» **WHAT THE EXERCISE ASKS**
From the records below, return every line containing the word "download".

» **EXERCISE DATA**
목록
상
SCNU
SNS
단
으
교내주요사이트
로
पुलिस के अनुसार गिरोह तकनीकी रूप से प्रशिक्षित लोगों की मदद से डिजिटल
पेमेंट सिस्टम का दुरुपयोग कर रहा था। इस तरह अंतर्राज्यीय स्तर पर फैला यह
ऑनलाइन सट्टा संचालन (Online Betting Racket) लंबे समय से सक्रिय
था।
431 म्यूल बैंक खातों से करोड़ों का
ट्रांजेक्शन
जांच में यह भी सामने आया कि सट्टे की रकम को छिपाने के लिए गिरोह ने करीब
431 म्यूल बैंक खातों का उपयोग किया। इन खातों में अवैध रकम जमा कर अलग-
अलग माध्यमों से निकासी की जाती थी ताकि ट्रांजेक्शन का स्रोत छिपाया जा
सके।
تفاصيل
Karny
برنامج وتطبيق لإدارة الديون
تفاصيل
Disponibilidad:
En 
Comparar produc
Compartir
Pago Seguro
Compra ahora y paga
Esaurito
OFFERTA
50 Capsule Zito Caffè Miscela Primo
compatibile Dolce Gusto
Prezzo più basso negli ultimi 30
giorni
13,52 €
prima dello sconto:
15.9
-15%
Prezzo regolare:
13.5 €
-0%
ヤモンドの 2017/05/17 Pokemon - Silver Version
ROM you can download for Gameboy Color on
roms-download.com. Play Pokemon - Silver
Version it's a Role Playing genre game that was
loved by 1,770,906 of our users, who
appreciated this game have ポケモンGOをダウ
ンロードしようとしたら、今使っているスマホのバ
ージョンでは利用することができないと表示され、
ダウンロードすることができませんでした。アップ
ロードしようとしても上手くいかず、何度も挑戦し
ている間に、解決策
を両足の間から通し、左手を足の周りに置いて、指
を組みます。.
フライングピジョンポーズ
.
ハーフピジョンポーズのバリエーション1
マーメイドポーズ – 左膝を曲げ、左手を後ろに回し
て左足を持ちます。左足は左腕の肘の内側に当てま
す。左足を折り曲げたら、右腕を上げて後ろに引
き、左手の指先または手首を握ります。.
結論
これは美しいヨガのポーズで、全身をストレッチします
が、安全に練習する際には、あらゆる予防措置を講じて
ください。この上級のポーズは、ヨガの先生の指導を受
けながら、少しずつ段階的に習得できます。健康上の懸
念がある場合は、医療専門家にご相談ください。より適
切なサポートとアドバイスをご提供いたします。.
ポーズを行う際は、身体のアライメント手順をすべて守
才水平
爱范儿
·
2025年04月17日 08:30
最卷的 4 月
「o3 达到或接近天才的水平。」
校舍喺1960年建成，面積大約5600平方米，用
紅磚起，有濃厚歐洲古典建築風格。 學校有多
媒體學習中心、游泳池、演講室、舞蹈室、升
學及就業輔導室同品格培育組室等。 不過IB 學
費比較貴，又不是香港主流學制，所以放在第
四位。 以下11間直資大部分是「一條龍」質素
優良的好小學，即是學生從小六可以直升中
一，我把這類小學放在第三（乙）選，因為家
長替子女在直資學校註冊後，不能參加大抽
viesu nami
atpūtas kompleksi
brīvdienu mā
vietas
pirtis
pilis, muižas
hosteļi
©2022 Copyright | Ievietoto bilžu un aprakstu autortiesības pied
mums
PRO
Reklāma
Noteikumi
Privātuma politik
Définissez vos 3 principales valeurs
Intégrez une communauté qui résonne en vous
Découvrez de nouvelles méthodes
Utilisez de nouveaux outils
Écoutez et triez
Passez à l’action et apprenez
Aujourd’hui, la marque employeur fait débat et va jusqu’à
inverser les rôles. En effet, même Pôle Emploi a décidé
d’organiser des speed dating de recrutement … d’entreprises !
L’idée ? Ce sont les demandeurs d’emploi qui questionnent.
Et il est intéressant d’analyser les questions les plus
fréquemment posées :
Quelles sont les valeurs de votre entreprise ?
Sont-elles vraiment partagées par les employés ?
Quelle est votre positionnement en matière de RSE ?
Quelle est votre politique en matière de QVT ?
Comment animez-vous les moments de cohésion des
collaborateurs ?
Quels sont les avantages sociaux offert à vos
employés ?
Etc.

» **ANSWER SPACE**
ROM you can download for Gameboy Color on
roms-download.com. Play Pokemon - Silver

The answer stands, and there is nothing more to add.